Создать стройную мифологическую систему из собственных переживаний детства и юности, как это произошло в самом значительном и, по моему мнению, лучшем фильме Тарковского "Зеркало", – и есть главная заслуга художника. Кино перестает быть целью, становясь лишь средством. Превратить в хорошо читаемый и ясный текст по большей части невыразимое, от детских воспоминаний до стихов талантливого отца-поэта, сделать общим достоянием частную и по большей части глубоко запрятанную жизнь души – вот, собственно, основная цель кинематографа по Тарковскому. В сущности он снимал один большой фильм о самом себе, занимаясь с помощью камеры особой психотерапией. Мало того, что его кино самое что ни на есть "авторское", оно поднимается до осмысления проблем душевной жизни всех нас. Но почему всё так трагично? Или просто так кажется...

Мне думается, постоянное нахождение в ситуации внутренней эмиграции и переживание этого состояния как некоторого естественного положения вещей привнесло в творчество режиссера неподражаемую ноту, которую нельзя трактовать в плоскости черное – белое. Да, в его фильмах внешне все вокруг ужасно, кроме воспоминаний (наиболее ярко это проявилось в ранней картине "Иваново детство"). Но именно они – центр и смысл существования. Осмысление законов бытия внутреннего мира – задача поистине титаническая, решение которой под силу только великим. Характерно, что в случае Тарковского такова была цель типичного советского интеллигента, вынужденного как-то оправдывать свое существование и творчество в атмосфере тупого рабовладельческого режима, что был при коммунистах.

И, как ясно видится именно сейчас, в этой сложной языковой игре были свои правила.
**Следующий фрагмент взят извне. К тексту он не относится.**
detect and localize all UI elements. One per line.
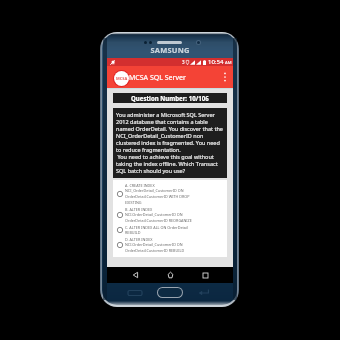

Художественная поэтика Тарковского да и сам и выбор сценариев были непрозрачны для мозгов партийных функционеров, что с легкостью делал средний, сидящий на кухне с фигой в кармане "совслужащий", считывая на раз внятные "мессаджи" режиссера.

Главным эффектом "терапии по Тарковскому" был осознание того факта, что если пытаться жить при "социализме" и не сойти с ума от бессильной злобы, без постоянной рефлексии, без ощущения, что все, кто не сидит в психушке – трусливое говно, то единственно затем, чтобы создавать произведения искусства, науки etc. подобные тем, что мог делать Андрей Тарковский.

И глядя на сегодняшние руины постсоветского кино, не приходится удивляться тому, что свобода и независимость, столь желанные для художников советского прошлого, обернулись состоянием полнейшей творческой импотенции для подавляющего большинства нынешних режиссеров. Им просто не с чем прийти в этот мир, в условиях, когда ни о какой внутренней жизни разговор не идет, а все определяют потребности желудка.

В этом смысле кинематографическое наследие Тарковского еще многие годы, я думаю, будет в значительной степени определять планку, когда кино из балагана (что само по себе и не плохо) становится искусством. Другой вопрос – надо ли это нынешнему зрителю. Вряд ли.